Like so many people throughout the Philippines, the small community of Filipina, Japanese and Australian Good Samaritan Sisters have been doing what they can to help with relief efforts.
“Through the Provincial Social Welfare Disaster Office we have been volunteering to do packing of relief items,” said Sister Anne Dixon, who arrived in the Philippines from Melbourne earlier this year.
“These packs contained three kilograms of rice, two tins of sardines and two packets of noodles. Some 45,000 packs were delivered to the northern part of our island. We have also donated items of clothing.”
In the last two weeks, Anne and Grace travelled to Capiz on Panay Island, about 200 kilometres east of Bacolod, where many people, including members of Grace’s family, have lost their homes, crops and livelihoods.
“We bought, packed and delivered, with the help of the villagers, some 500 relief packs,” said Anne.
“In this area alone, some 90 per cent of the housing was destroyed and many crops of rice and bananas were destroyed also. This was a very emotional time for both of us, particularly for Grace, seeing her family home destroyed.
“It was also a bonding time for all the people who came together to help pack the goods. The resilience and faith of these people shone through, despite the torrential rain that persisted all night and morning!”
It’s been about two years since Grace last visited Capiz. She said it was “heartbreaking” to see her family home and home town devastated.
“I felt sorry for my families and all the families there. But having spent time with them, I admired their resilience and faith, and their trust that all shall be well.”

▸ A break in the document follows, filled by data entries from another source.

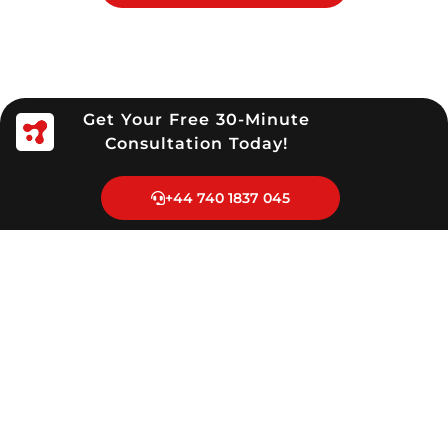
Get Your Free 30-Minute
Consultation Today!
+44 740 1837 045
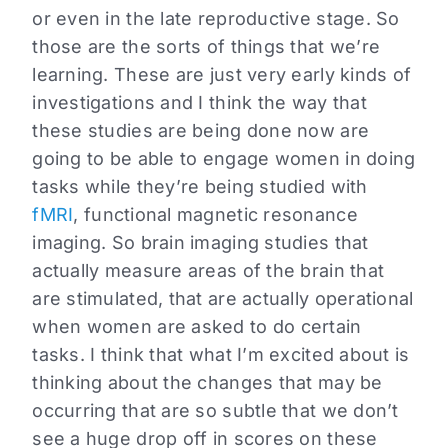
or even in the late reproductive stage. So
those are the sorts of things that we’re
learning. These are just very early kinds of
investigations and I think the way that
these studies are being done now are
going to be able to engage women in doing
tasks while they’re being studied with
fMRI
, functional magnetic resonance
imaging. So brain imaging studies that
actually measure areas of the brain that
are stimulated, that are actually operational
when women are asked to do certain
tasks. I think that what I’m excited about is
thinking about the changes that may be
occurring that are so subtle that we don’t
see a huge drop off in scores on these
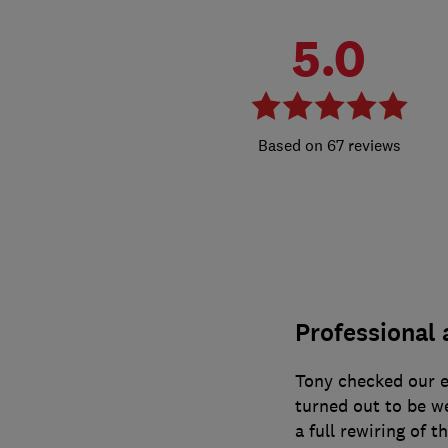
5.0
67 reviews
Professional 
Tony checked our e
turned out to be wel
a full rewiring of t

Typhoon Haiyan, known locally as Yolanda, struck the Central Philippines on November 8 and is the most powerful storm to make landfall in recorded history. Such is the scale of devastation that humanitarian relief workers on the ground have said it is reminiscent of the havoc wreaked by the 2004 Boxing Day earthquake and tsunami. They also estimate the rebuilding process will take three to five years.
Having spent time assisting some of the people directly affected by Typhoon Haiyan, Grace and Anne “want to do more”.
“These people cannot afford to rebuild their houses, so they are living day-to-day hoping, praying and wishing,” said Anne.
“The absolute joy and relief that was evident on people’s faces when they came to collect their relief pack will remain with us. And we just have to hope and pray that the government and the overseas aid will reach these small villages so that these beautiful people can begin to rebuild their lives.”
So far donations to the Good Samaritan Sisters’ typhoon appeal have been used to purchase food items for relief packs and clothing.
“We have also donated money to the Catholic Social Action group and the Provincial Social Welfare Disaster Office. Both these groups seem to have a good grasp of the immediate needs,” said Anne.
“We are also planning to donate to the Benedictine Sisters of Tutzing in Tacloban who lost their school, convent and hospital.”